This section gives some hints on how to fix certain problems that might appear while running the Cassandra PV Archiver server. Readers may skip this section and come back later in case they experience one of the problems.
Apache Cassandra limits the time that is spent trying to process a statement. When a statement cannot be processed within this time limit, it fails with a timeout error. Such an error might appear in the form of a message like “Cassandra timeout during write query at consistency SERIAL…” or a similar message being displayed when trying to apply configuration changes or being displayed as the error message for a channel that is in the error state.
Typically, statements time out because the Cassandra cluster
is
overloaded with requests and thus cannot process all of them
in a
timely manner.
In this case, reducing the number of
statements that are run in
parallel can help alleviate the
problem.
When a write statement with a consistency level of
SERIAL
fails, this is most likely caused by the
throttling.maxConcurrentChannelMetaDataWriteStatements
option having a too large value.
Please refer to
Section 3.3, “Throttling”
for
details regarding the throttling of concurrent statements.
Timeouts when reading data might also occur because of too many tombstones being present. In this case, there typically is a coressponding message in the log file of the Cassandra server. Please refer to Section 5.4, “Too many tombstones” for details about handling tombstones.
There are two ways how channels can be listed: All channels in the cluster can be listed or only the channels managed by a certain server can be listed. It can happen that these two lists get out of sync, so that channels are shown in the list of all channels, but not in the list for a specific server.
The reason for this is that the two lists are retrieved in different ways. The all channels list is generated by getting the channels from the database (technically speaking, there is a cache layer involved, but typically this layer is not responsible for the inconsistencies). The per-server list, on the other hand, is retrieved from the server’s in-memory configuration when the server is online.
When adding or removing channels fails, it can happen that the operation actually succeeded up to a point where the channel already exists in the database, but the server’s in-memory configuration has not been updated.
When a channel that has been removed still exists in the per-server list, but has been removed from the all channels list, forcing a reinitialization of the channel usually fixes the problem. When, on the other hand, a channel that has been added exists in the all channels list but is missing in the per-server list, the only way to solve this is by restarting the affected server.
Usually, either problem only occurs when some database operations fail due to a transient database problem or timeouts. Please refer to Section 5.1, “Timeouts” for more information about how to fix timeouts.

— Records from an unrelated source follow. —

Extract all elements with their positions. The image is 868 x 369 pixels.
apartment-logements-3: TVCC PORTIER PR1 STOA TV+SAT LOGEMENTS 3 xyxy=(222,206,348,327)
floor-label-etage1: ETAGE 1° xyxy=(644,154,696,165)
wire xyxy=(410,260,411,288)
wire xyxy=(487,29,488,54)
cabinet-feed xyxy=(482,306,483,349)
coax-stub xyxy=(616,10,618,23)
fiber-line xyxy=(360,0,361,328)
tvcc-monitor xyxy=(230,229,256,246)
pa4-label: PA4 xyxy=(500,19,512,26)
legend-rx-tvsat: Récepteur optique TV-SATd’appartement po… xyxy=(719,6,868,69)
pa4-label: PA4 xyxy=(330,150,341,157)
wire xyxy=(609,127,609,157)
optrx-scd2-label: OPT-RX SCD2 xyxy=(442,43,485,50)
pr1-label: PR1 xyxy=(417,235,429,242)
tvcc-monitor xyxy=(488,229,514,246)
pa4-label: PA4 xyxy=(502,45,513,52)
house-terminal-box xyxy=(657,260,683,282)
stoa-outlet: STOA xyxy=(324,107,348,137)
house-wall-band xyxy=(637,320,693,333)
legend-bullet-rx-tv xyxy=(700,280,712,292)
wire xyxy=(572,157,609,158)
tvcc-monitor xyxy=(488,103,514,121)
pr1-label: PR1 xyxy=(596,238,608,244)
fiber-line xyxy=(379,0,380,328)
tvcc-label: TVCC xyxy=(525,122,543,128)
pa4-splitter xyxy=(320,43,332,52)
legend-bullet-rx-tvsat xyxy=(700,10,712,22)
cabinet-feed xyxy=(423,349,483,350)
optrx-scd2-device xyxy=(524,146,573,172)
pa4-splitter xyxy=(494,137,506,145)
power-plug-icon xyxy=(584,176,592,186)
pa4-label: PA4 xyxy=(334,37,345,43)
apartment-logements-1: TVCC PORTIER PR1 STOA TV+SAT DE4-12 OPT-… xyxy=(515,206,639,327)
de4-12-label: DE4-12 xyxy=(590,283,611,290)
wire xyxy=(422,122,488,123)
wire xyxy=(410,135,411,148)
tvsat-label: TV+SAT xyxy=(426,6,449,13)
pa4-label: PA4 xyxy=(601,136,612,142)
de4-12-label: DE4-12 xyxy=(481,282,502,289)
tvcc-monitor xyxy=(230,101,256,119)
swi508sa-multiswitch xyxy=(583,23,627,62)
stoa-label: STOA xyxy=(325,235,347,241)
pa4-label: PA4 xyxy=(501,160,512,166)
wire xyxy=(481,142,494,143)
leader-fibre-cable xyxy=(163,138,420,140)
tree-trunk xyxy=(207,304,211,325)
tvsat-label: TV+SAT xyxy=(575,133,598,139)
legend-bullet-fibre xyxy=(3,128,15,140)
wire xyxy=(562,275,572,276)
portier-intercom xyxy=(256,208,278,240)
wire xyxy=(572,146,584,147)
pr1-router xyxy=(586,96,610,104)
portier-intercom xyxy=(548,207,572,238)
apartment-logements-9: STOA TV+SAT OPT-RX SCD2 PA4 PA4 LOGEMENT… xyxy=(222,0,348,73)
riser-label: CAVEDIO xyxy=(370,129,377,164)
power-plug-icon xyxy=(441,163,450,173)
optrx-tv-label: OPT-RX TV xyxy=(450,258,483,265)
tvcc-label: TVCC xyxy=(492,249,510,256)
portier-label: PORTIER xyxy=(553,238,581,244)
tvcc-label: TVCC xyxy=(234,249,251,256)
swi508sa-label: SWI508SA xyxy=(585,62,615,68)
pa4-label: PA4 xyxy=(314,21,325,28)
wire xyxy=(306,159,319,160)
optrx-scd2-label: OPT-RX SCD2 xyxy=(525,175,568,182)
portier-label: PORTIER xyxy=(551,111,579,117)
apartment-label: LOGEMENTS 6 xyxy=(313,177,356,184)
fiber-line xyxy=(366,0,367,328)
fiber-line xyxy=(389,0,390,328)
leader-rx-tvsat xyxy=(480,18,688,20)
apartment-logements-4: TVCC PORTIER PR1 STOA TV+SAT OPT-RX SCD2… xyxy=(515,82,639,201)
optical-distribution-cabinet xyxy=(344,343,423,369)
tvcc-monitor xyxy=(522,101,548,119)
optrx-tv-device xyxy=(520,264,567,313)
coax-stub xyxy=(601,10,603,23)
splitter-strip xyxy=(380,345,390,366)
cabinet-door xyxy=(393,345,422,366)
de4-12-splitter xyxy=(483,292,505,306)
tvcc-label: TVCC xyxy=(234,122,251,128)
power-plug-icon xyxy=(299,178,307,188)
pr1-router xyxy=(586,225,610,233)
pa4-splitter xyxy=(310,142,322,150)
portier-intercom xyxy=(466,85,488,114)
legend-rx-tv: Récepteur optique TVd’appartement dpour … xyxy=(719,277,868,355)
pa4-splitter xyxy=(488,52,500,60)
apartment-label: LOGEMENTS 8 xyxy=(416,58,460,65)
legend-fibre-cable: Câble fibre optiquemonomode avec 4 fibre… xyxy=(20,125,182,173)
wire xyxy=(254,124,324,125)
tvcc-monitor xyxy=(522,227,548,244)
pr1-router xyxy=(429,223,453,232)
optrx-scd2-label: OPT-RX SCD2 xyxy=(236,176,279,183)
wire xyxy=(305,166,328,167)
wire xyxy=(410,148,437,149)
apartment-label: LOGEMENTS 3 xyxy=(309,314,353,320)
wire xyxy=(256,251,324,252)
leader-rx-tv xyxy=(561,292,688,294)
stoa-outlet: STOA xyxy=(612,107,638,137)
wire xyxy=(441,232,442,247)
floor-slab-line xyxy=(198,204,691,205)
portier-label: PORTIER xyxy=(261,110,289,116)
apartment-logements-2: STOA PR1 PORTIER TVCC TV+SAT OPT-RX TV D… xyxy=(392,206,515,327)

Some operations regarding channels (in particular configuration changes and the creation of new sample buckets) require special protection in order to avoid data corruption. Without this protection, data corruption could happen when the server crashes after the operation has started but before it has completed. Because of how Cassandra applies data changes and due to possible clock skew in distributed systems, this mechanism has to ensure that no other modification is attempted for a certain amount of time after such an operation failed.
This means that any further modifications (including the archiving of samples) are blocked for up to ten minutes after an operation has failed. When being initialized, the channel switches to the error state with an error message like “The channel cannot be initialized because an operation of type … is pending”. When trying to make changes to the channel’s configuration, a similar message is displayed.

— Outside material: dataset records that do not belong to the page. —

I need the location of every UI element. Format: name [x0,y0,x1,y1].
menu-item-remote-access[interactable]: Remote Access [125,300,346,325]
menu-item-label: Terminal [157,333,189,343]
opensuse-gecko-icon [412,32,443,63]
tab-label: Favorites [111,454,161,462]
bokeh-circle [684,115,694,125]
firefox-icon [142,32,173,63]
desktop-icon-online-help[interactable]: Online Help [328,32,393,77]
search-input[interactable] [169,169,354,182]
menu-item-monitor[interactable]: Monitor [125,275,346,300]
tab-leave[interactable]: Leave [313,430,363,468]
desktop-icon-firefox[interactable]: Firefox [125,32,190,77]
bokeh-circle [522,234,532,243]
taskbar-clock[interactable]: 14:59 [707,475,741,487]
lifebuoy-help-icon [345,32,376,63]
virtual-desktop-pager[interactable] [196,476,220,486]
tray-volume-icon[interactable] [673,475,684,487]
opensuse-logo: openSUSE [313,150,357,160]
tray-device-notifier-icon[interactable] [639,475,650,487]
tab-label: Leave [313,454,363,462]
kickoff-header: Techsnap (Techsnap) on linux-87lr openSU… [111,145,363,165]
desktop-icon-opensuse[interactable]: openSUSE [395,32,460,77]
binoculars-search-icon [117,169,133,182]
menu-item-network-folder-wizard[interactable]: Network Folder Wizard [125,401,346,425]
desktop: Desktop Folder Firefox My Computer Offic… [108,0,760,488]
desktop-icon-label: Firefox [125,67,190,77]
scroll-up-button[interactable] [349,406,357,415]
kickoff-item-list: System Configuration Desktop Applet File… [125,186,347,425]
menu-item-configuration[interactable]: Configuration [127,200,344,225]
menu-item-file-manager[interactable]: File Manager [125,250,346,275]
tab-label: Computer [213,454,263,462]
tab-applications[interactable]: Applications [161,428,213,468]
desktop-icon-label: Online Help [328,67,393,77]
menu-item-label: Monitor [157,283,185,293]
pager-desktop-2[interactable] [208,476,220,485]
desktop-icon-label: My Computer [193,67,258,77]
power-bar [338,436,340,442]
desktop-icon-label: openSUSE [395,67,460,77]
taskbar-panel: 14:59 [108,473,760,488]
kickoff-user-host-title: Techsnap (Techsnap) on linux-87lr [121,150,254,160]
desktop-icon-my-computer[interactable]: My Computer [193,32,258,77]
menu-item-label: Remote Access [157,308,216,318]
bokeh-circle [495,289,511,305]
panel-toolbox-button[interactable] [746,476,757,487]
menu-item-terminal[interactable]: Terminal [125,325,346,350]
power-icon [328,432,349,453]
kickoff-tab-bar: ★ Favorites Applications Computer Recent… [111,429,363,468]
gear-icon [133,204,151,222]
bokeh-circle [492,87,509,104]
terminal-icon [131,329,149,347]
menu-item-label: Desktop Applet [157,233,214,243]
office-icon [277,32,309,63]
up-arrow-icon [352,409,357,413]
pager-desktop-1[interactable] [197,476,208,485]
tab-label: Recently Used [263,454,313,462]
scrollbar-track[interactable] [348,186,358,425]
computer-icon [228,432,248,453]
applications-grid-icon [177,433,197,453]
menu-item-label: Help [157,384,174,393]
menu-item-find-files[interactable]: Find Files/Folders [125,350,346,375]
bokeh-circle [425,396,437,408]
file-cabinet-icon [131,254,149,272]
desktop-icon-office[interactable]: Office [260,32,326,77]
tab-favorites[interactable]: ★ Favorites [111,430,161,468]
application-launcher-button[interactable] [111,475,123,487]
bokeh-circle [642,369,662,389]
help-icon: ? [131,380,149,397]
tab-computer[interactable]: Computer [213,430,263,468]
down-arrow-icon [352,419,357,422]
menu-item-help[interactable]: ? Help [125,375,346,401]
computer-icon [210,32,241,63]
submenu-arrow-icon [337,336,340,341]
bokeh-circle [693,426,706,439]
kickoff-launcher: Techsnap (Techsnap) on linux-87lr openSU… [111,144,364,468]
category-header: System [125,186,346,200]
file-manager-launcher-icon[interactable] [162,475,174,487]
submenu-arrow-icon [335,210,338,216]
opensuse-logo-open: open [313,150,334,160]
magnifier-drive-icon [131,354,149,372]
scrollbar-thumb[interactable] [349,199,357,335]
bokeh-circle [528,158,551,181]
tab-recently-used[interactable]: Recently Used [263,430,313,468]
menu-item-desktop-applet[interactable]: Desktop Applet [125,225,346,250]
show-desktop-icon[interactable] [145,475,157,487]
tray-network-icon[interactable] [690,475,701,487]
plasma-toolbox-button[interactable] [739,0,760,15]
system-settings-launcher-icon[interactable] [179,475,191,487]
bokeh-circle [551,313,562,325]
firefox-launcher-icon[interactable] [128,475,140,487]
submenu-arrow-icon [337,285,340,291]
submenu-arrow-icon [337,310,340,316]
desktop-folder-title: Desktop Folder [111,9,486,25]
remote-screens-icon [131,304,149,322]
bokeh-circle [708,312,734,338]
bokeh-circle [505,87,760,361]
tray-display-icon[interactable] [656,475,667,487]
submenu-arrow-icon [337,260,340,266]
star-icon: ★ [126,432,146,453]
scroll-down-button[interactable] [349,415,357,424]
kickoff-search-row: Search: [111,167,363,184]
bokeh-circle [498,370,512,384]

There is only one way to resolve this issue: Waiting until the protection period has passed. Usually, the channel is automatically initialized again after the period has passed. Otherwise, a reinitialization can be triggered from the administrative UI.

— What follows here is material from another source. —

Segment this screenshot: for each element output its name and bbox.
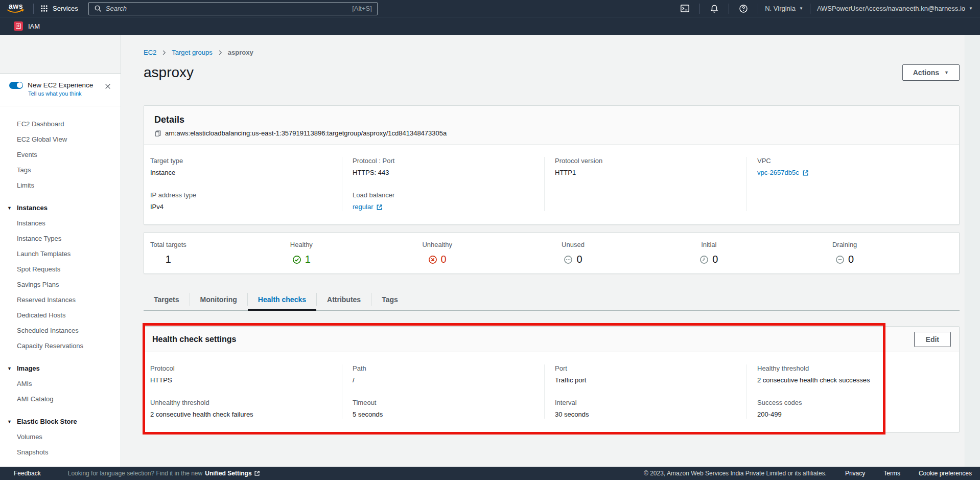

There is a very similar message after moving a channel from one server to another. In this case, further modifications are also blocked in order to allow for some clock skew between servers. In contrast to the issue described earlier, the protection period is very short in this case and the channel is typically put back in operation after less than 30 seconds.
When deleting data from a Cassandra database, this data is actually not deleted immediately. Instead, special markers (so-called tombstones) are inserted in order to mark the data as deleted. Due to how Cassandra works internally, these tombstones might not be present on all nodes when some of the nodes were down while the data was being deleted. In this case, it is important that the tombstones are replicated to these nodes before they can safely be removed (together with the data thas has been marked as deleted).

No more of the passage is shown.